People accused of stalking now must see a judge before they may be released on bond, similar to how domestic-violence cases are handled.

“It allows us to argue bond and look at the person’s criminal history,” District Attorney Mark Hurlbert said. “This allows the judge to serve them with a criminal restraining order.”

The previous policy had a standard bond already set for stalking cases. A civil restraining order was possible, but it wouldn’t have the immediate effect of a criminal restraining order made before the suspect bonded out. It also might not be as effective.

In the Leadville case, a civil restraining order was issued June 22 to Robert Medina to stay at least 10 yards from next-door neighbor Yvonne Flores’ home and work. Medina shot Flores to death in her driveway July 7.

Hurlbert said a criminal restraining order could require the suspect to vacate his or her home and stay at least 100 yards away from the possible victim.

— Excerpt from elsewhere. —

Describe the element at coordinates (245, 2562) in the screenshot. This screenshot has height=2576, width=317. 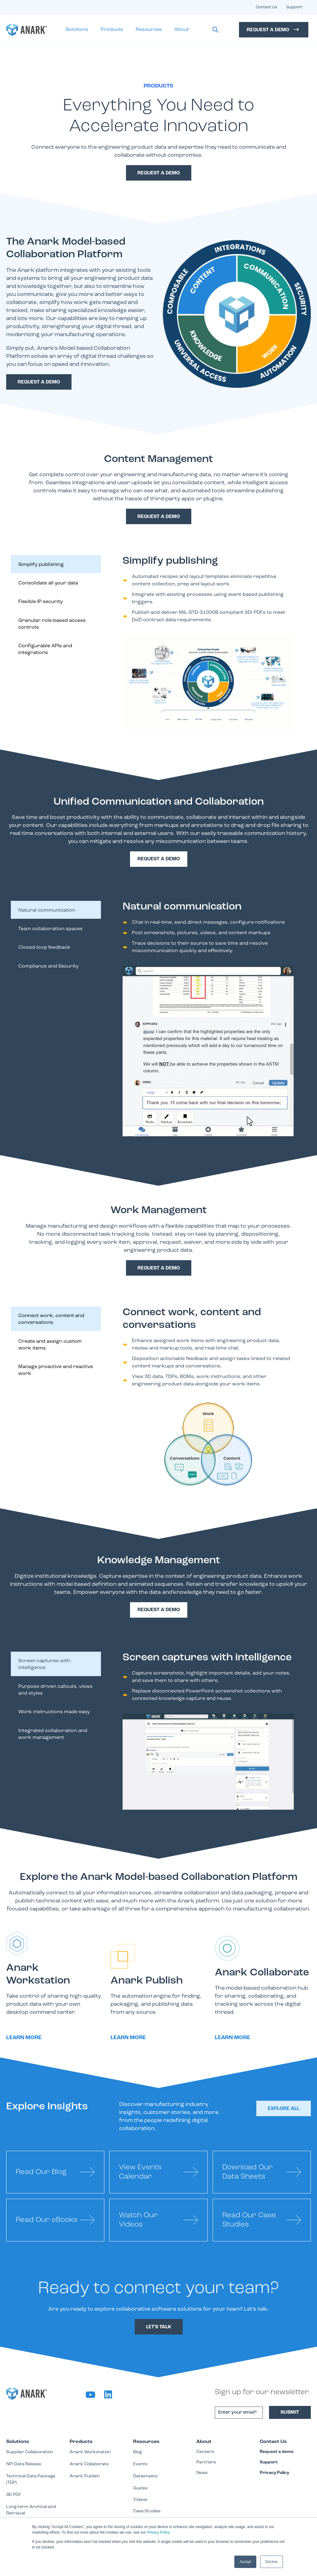
I see `Accept [button]` at that location.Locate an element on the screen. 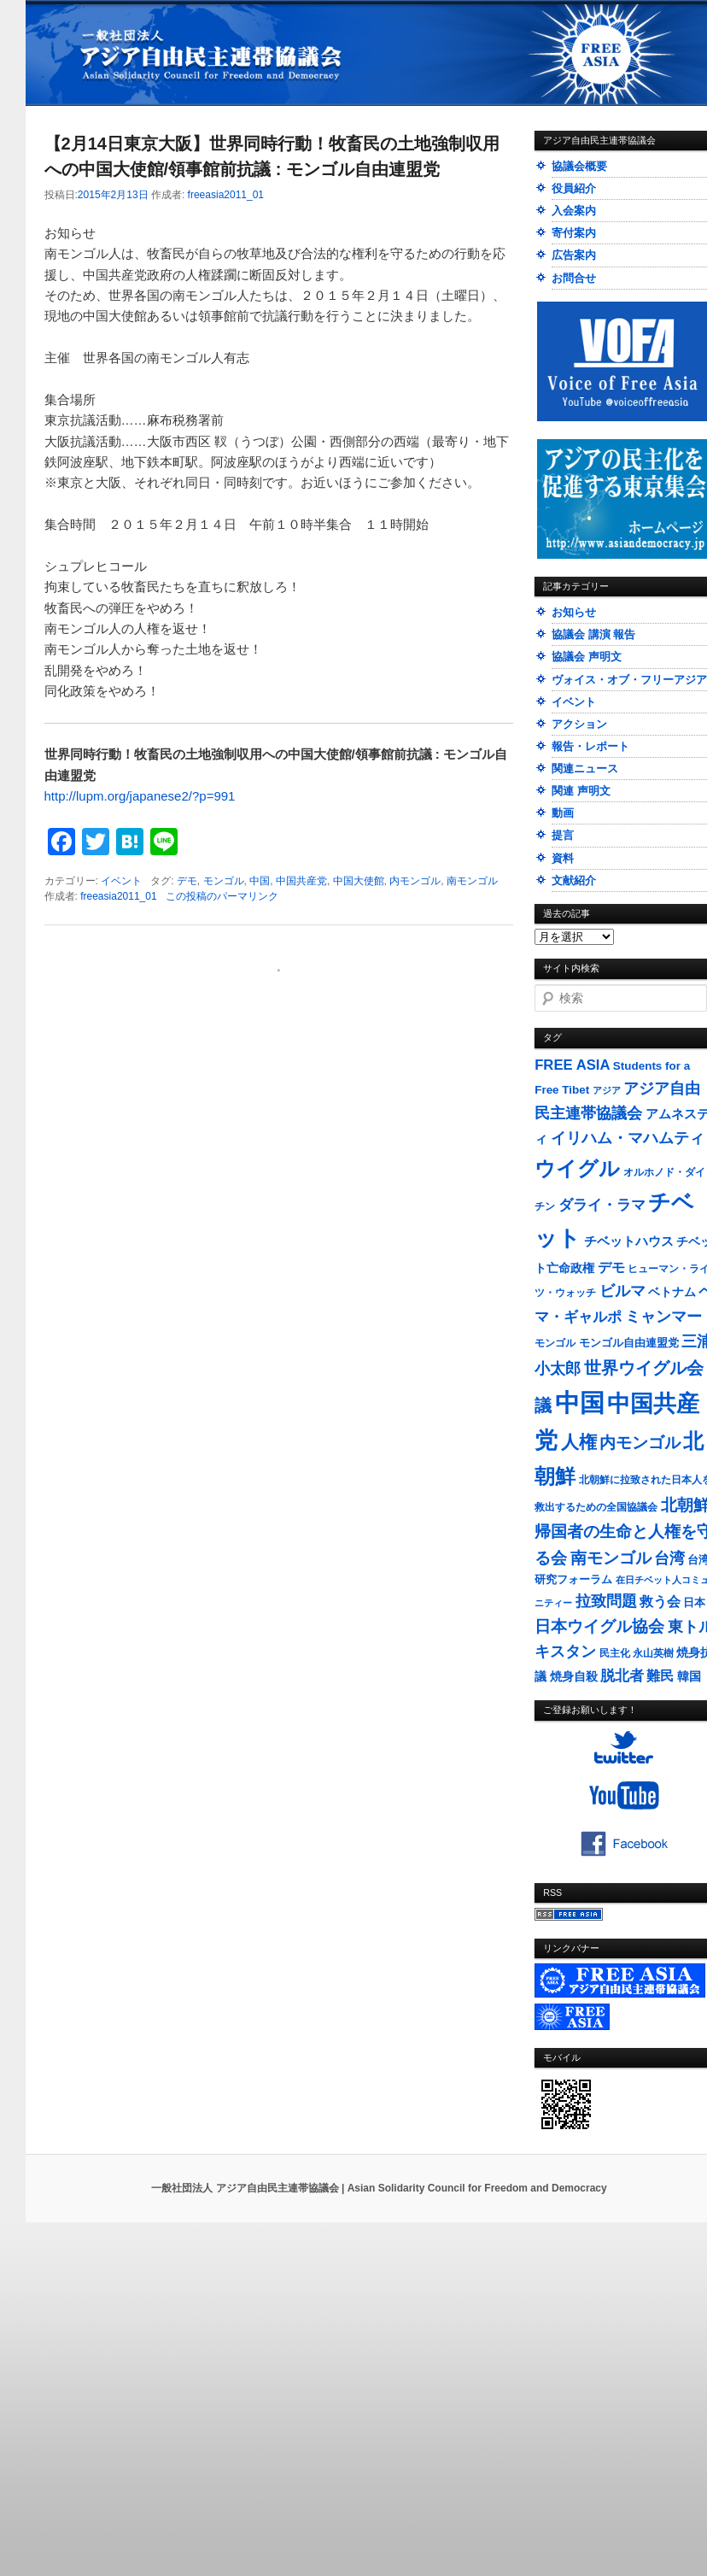 Image resolution: width=707 pixels, height=2576 pixels. 日本ウイグル協会 is located at coordinates (599, 1626).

The accused could be required to forfeit weapons such as guns as well, he said.

JB Katz, an attorney in Breckenridge, said that as the victim in a former stalker case, she doesn’t feel seeing a judge will change a suspected stalker’s course of action.

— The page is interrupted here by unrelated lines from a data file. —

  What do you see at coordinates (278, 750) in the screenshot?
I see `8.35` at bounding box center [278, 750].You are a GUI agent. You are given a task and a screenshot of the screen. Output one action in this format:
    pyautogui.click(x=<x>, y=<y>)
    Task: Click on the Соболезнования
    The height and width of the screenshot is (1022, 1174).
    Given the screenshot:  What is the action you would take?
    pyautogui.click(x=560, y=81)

“If somebody wants to harm you or they’re obsessed with you, it’s going to take a lot more than that to keep them from you,” she said, adding that whether a felony or misdemeanor case, people are still going to be able to post bond.

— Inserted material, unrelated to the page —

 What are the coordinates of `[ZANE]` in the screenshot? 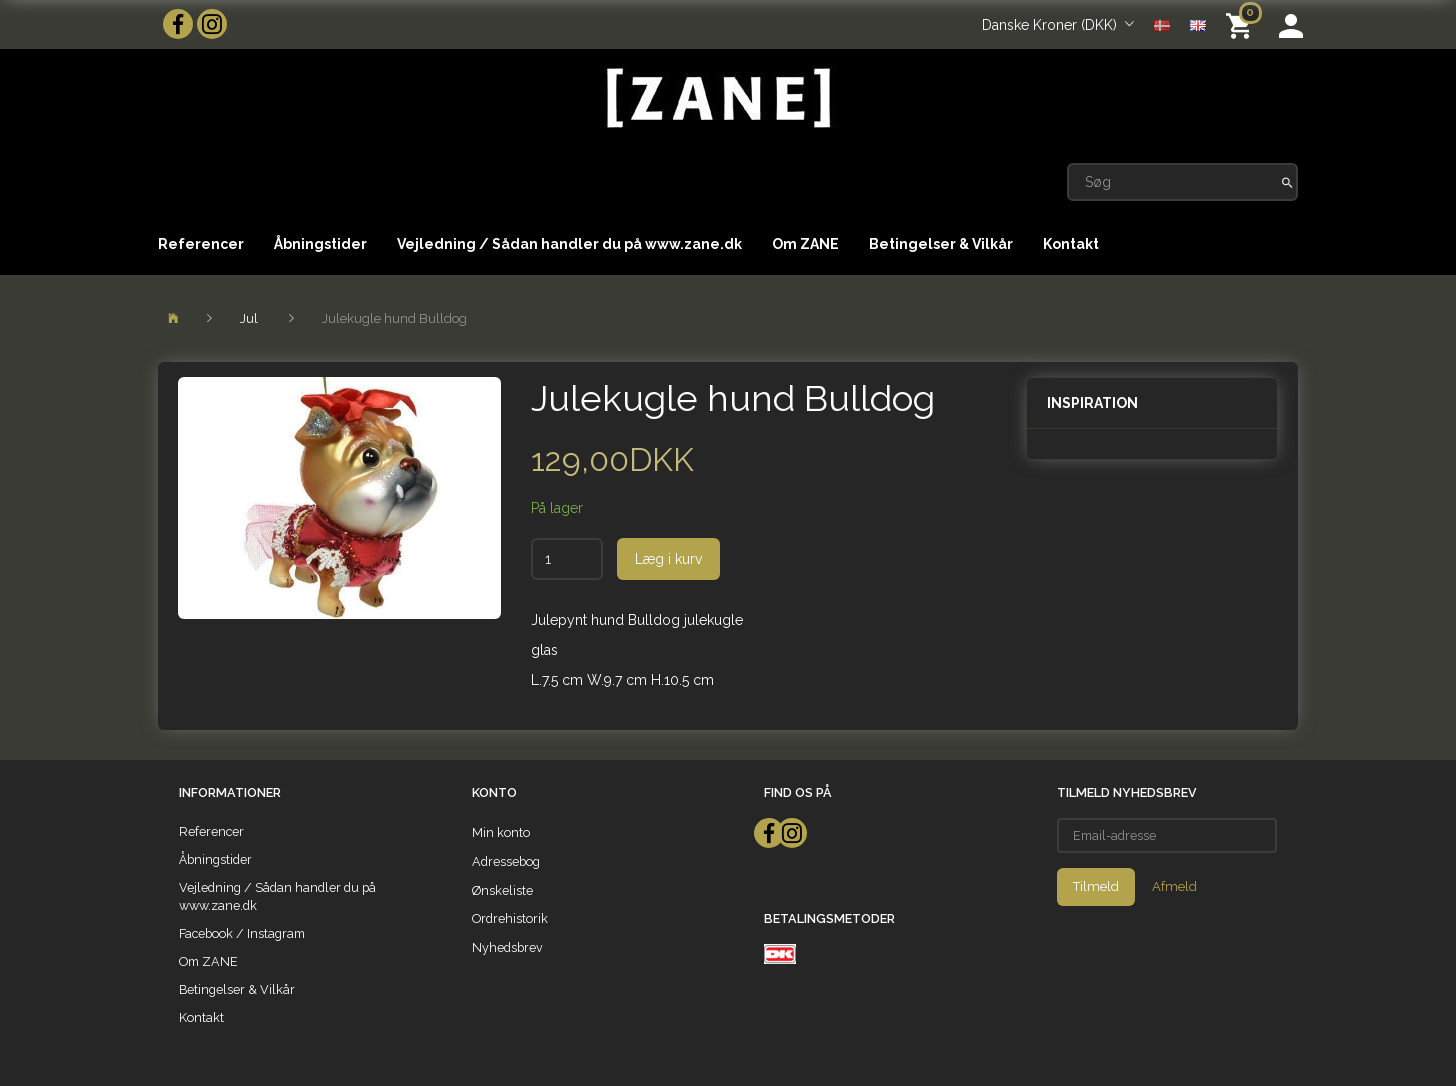 It's located at (716, 98).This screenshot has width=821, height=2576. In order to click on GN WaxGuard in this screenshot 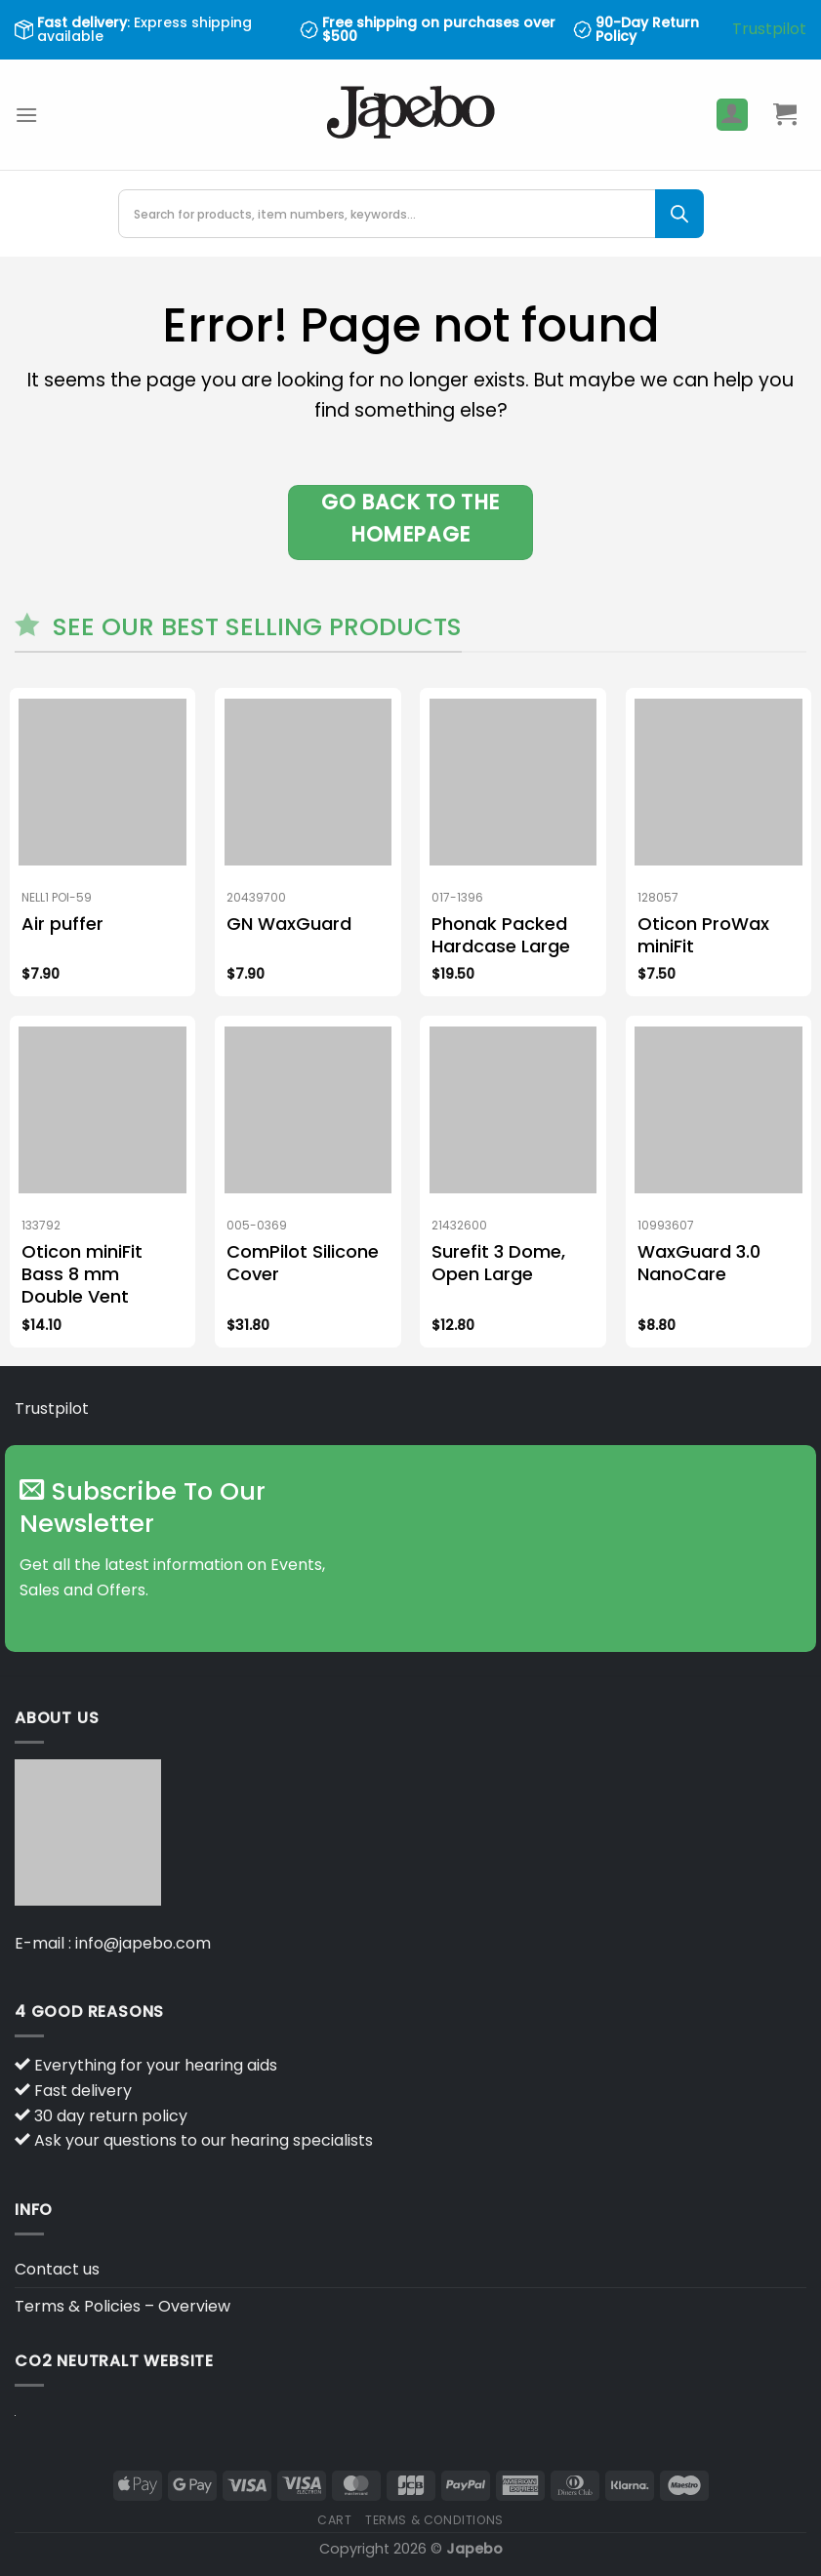, I will do `click(288, 923)`.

Sean McAllister, also an attorney in Breckenridge, said that while keeping a person in jail a few extra days might waste resources, he understands Hurlbert’s intention.

“There’s a fine balance between the rights of the defendant and the safety of the victim,” McAllister said.

Hurlbert said that while a determined stalker might not be deterred, it “doesn’t mean we shouldn’t do everything in our power to protect” potential victims.

“If it prevents one death, it’s not a waste of resources,” he said of the change in court policy.

Having to see a judge isn’t likely to significantly extend the jail stay of someone accused of stalking during the week. But if that person is arrested during the weekend, he or she would have to wait until a judge is available Monday.

The judge can also order the accused to undergo a mental health evaluation.

Hurlbert said that if the evaluation led to a need for counseling, that could help to “safeguard the community,” though it wouldn’t be admissible in court.

Asked how big a problem violent stalkers are in the Fifth District, he said:

“As far as non-domestic violence stalking, we have not had many – but each one is huge.”